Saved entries

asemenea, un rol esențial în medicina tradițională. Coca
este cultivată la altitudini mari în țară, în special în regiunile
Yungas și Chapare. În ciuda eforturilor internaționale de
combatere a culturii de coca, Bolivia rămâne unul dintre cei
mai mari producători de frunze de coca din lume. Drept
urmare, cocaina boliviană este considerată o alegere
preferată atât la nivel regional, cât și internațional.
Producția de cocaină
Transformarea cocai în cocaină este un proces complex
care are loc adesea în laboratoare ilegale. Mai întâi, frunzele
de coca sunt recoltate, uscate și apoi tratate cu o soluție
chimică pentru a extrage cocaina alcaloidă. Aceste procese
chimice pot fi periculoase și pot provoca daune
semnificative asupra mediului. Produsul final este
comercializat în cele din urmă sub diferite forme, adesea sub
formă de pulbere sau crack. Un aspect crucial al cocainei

* * *

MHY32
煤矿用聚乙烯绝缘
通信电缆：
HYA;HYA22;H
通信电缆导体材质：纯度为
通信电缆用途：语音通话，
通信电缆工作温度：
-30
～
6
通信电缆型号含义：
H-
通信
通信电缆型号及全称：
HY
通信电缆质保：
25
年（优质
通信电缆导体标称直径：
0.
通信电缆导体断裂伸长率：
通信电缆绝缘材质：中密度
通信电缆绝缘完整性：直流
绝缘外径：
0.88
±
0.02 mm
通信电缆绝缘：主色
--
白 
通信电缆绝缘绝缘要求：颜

==

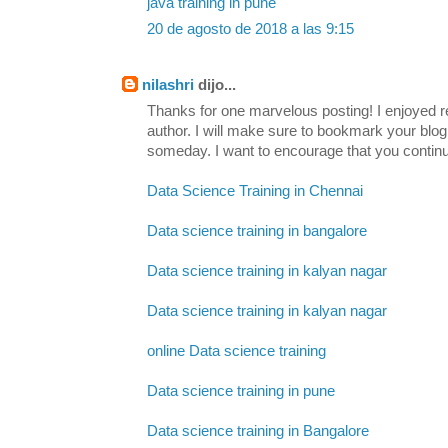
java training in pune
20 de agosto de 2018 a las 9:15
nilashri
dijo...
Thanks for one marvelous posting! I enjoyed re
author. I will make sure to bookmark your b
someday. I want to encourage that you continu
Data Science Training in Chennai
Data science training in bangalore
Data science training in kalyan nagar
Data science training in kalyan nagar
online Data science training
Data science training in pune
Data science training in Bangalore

(WORK REQUEST)
Your answer must consist solely of the lines above between the line holding "Yungas și Chapare." and the line holding "comercializat în cele", inclusive, copied exactly.

(PROBLEM SOLUTION)
Yungas și Chapare. În ciuda eforturilor internaționale de
combatere a culturii de coca, Bolivia rămâne unul dintre cei
mai mari producători de frunze de coca din lume. Drept
urmare, cocaina boliviană este considerată o alegere
preferată atât la nivel regional, cât și internațional.
Producția de cocaină
Transformarea cocai în cocaină este un proces complex
care are loc adesea în laboratoare ilegale. Mai întâi, frunzele
de coca sunt recoltate, uscate și apoi tratate cu o soluție
chimică pentru a extrage cocaina alcaloidă. Aceste procese
chimice pot fi periculoase și pot provoca daune
semnificative asupra mediului. Produsul final este
comercializat în cele din urmă sub diferite forme, adesea sub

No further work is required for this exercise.